Relationship between release of platelet/endothelial biomarkers and plasma levels of sertraline and N-desmethylsertraline in acute coronary syndrome patients receiving SSRI treatment for depression

Objective: In a platelet/endothelial biomarker substudy of the Sertraline Anti-Depressant Heart Attack Randomized Trial (SADHART), the authors sought to determine whether plasma levels of sertraline and its primary metabolite N-desmethylsertraline affect the release of platelet/endothelial biomarkers. Method: Fifty-five acute coronary syndrome patients with depression were randomly assigned to receive sertraline (N = 23) or placebo (N = 32). Twenty-six serial plasma samples collected at week 6 (N = 12) and week 16 (N = 14) were analyzed. Platelet factor 4 (PF4), beta-thromboglobulin (beta-TG), platelet/endothelial cell adhesion molecule 1 (PECAM-1), P-selectin, thromboxane B-2 (TxB(2)), prostacyclin (6-keto-PGF1 alpha), vascular cell adhesion molecule 1 (VCAM-1), and E-selectin were measured by enzyme-linked immunosorbent assay. Concentrations of sertraline and N-desmethylsertraline were determined by liquid chromatography with fluorescence detection in autologous samples. Results: Strong, mostly time-dependent negative correlations were found for the plasma levels of sertraline and N-desmethylsertraline with PF4 (week 6: r = -0.69 and -0.33, respectively; week 16: r = -0.63 for both), beta-TG (week 6: r = -0.43 and -0.29; week 16: r = -0.66 and -0.57), PECAM-1 (week 6: r = -0.82 and -0.49; week 16: r = -0.60 for both), P-selectin (week 6: r = -0.82 and -0.49; week 16: r = -0.73 and -0.43), and TxB(2) (week 6: r = -0.66 and -0.59; and week 16: r = -0.64 and -0.41).

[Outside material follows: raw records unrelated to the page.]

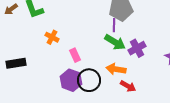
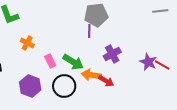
green arrow: (115, 42) -> (73, 62), moved
purple hexagon: (71, 80) -> (30, 86), moved
red arrow: (128, 86) -> (106, 81), moved

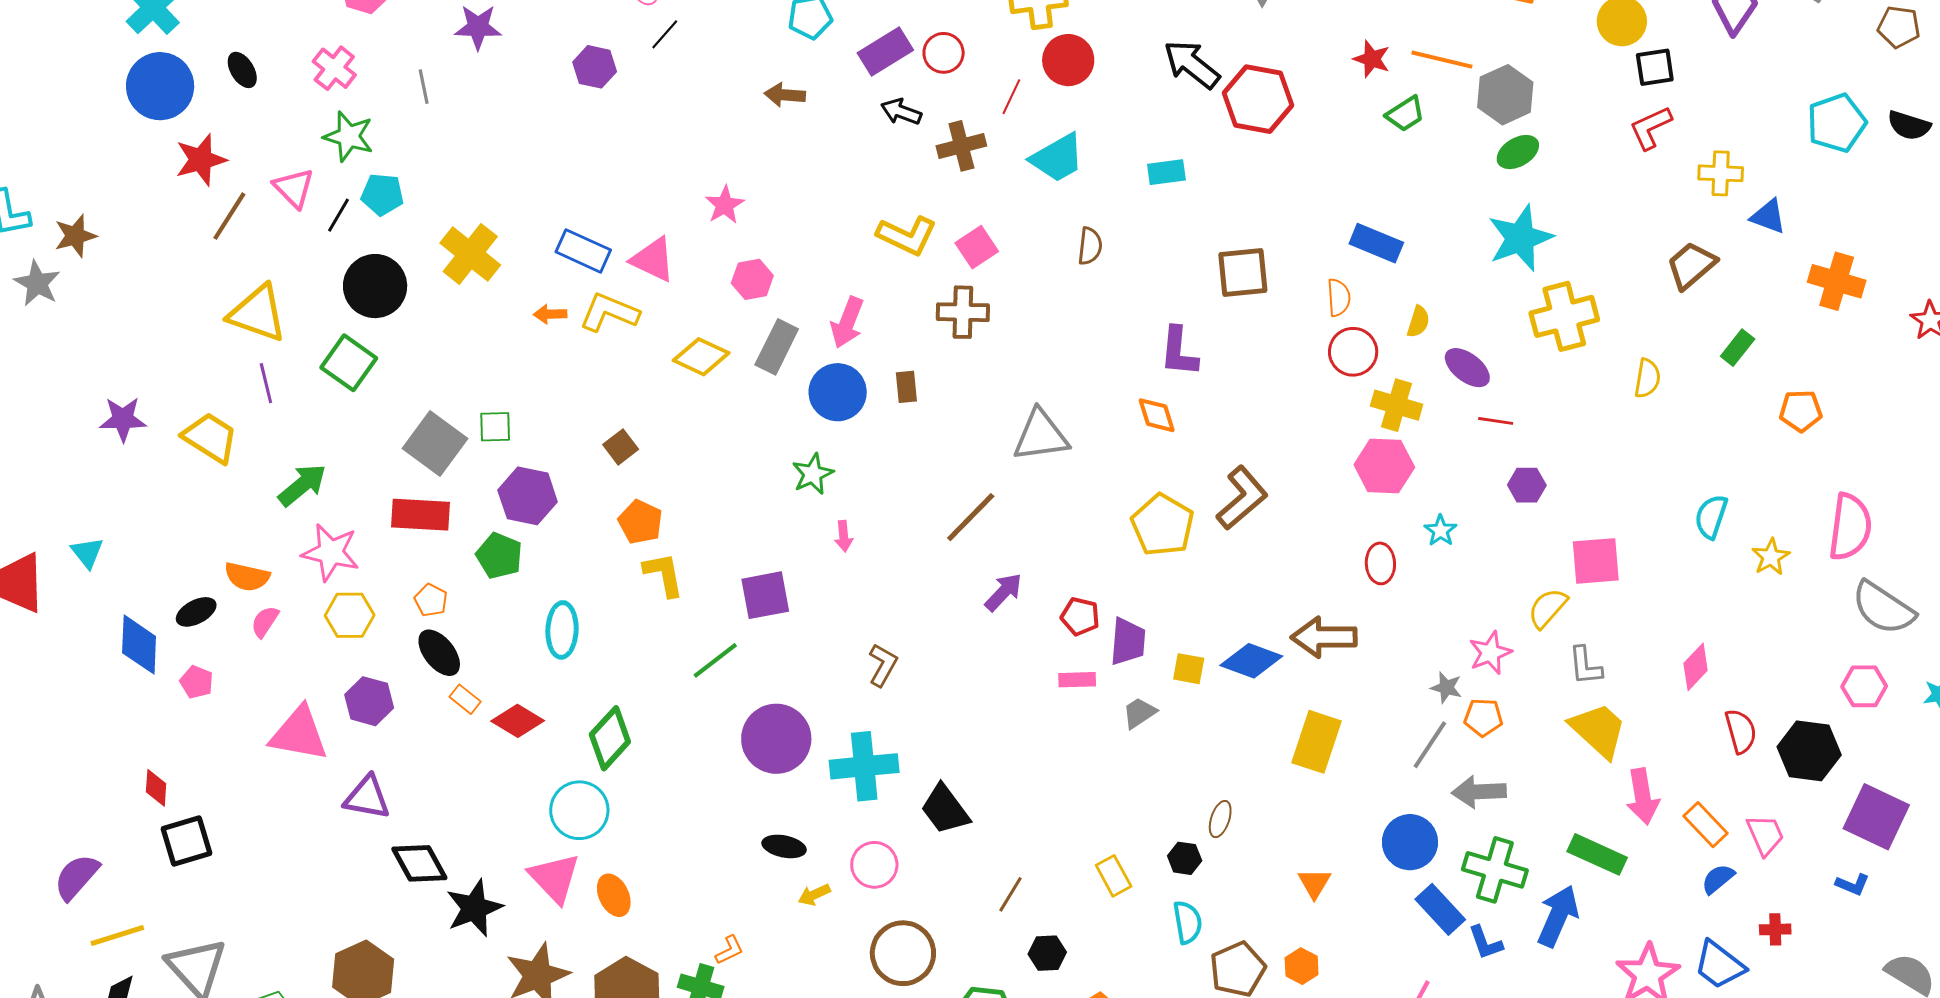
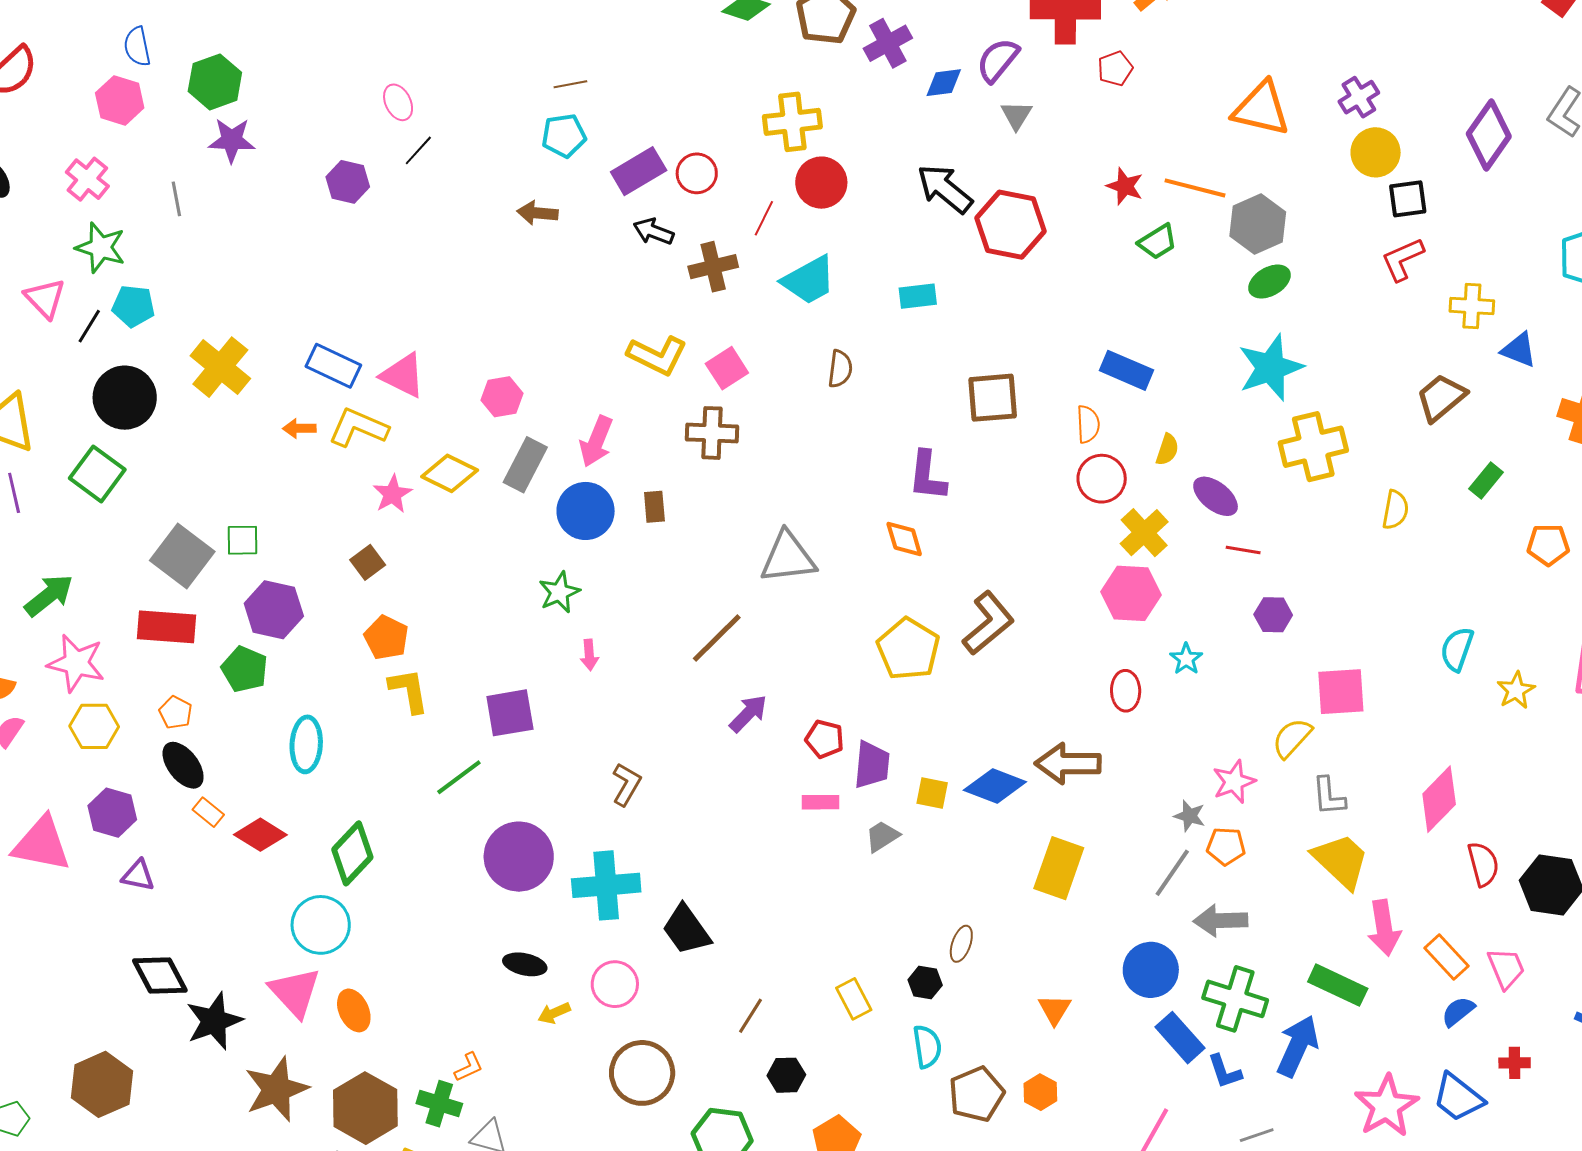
pink star: (725, 205) -> (393, 494), moved
yellow cross: (1397, 405) -> (1144, 533), turned 30
pink diamond: (1696, 667) -> (1439, 799), size x1.4
purple triangle: (367, 798) -> (138, 875), moved, size x0.7

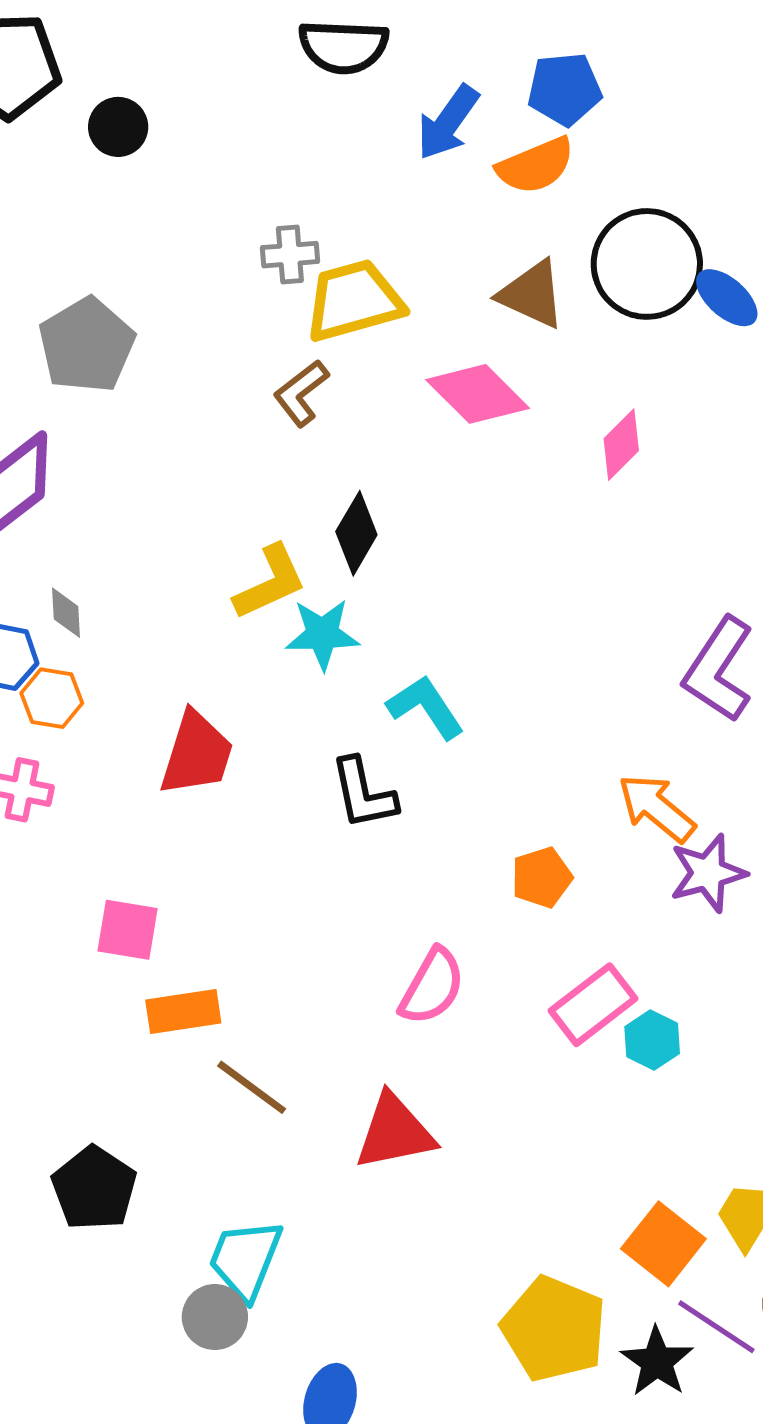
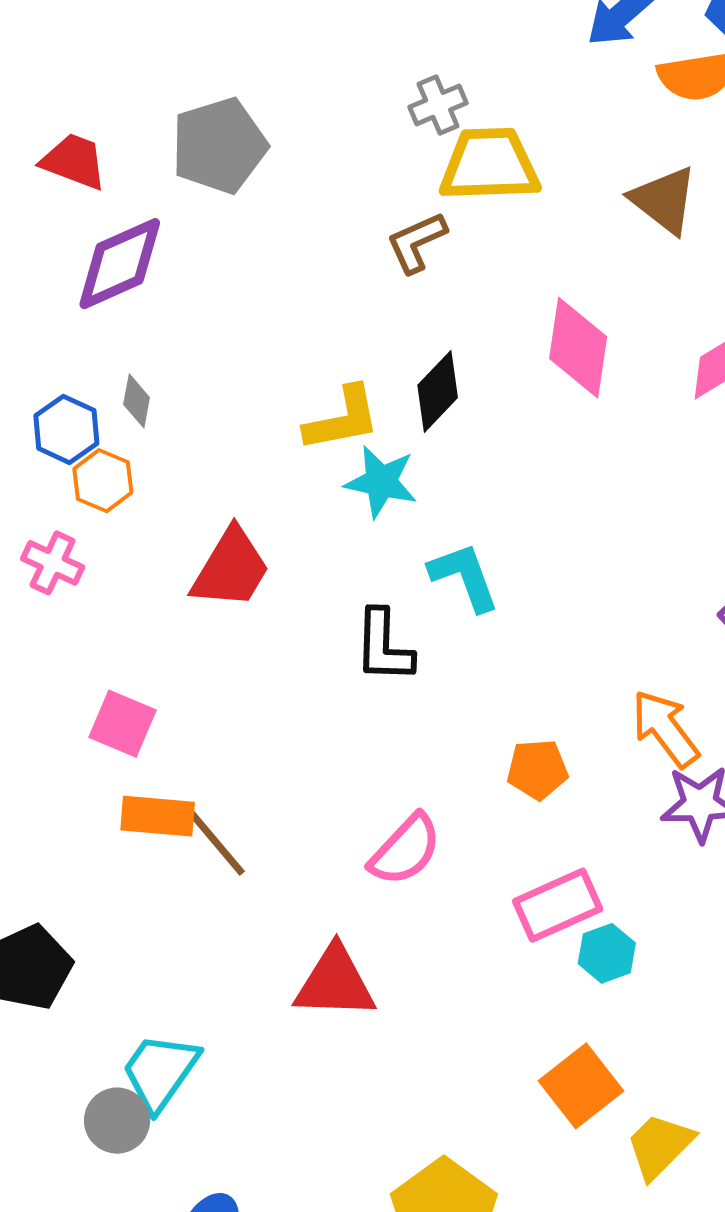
gray cross: (290, 255) -> (438, 105), turned -32
pink diamond: (478, 394) -> (578, 348), moved, turned 40
brown line: (252, 1087) -> (216, 843), moved
orange square: (663, 1244) -> (581, 1086), moved

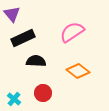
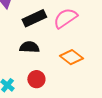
black rectangle: (23, 38) -> (34, 18), moved

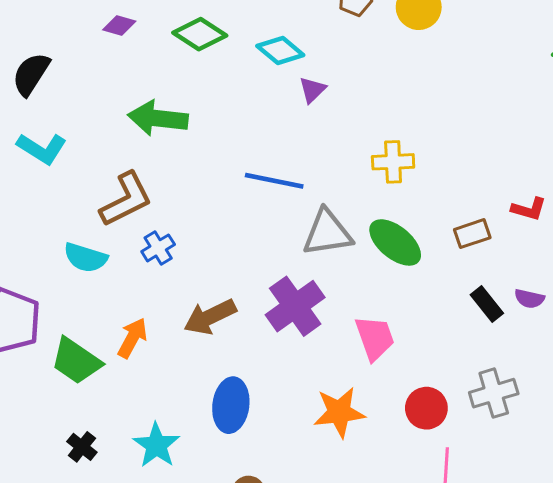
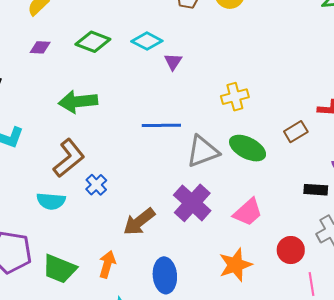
black rectangle: (487, 304) -> (316, 190), moved, turned -35
orange arrow: (132, 338) -> (107, 264), moved
pink trapezoid: (375, 338) -> (248, 212), turned 80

Regression analysis revealed some borderline correlations for endothelial markers such as 6-keto-PGF1 alpha and E-selectin and a positive correlation for VCAM-1. Conclusions: This is the first documented evidence that plasma release of platelet/endothelial biomarkers is directly related to the levels of sertraline and N-desmethylsertraline in acute coronary syndrome patients receiving SSRI treatment for depression. The clinical significance of these findings should be assessed in the setting of a randomized clinical trial.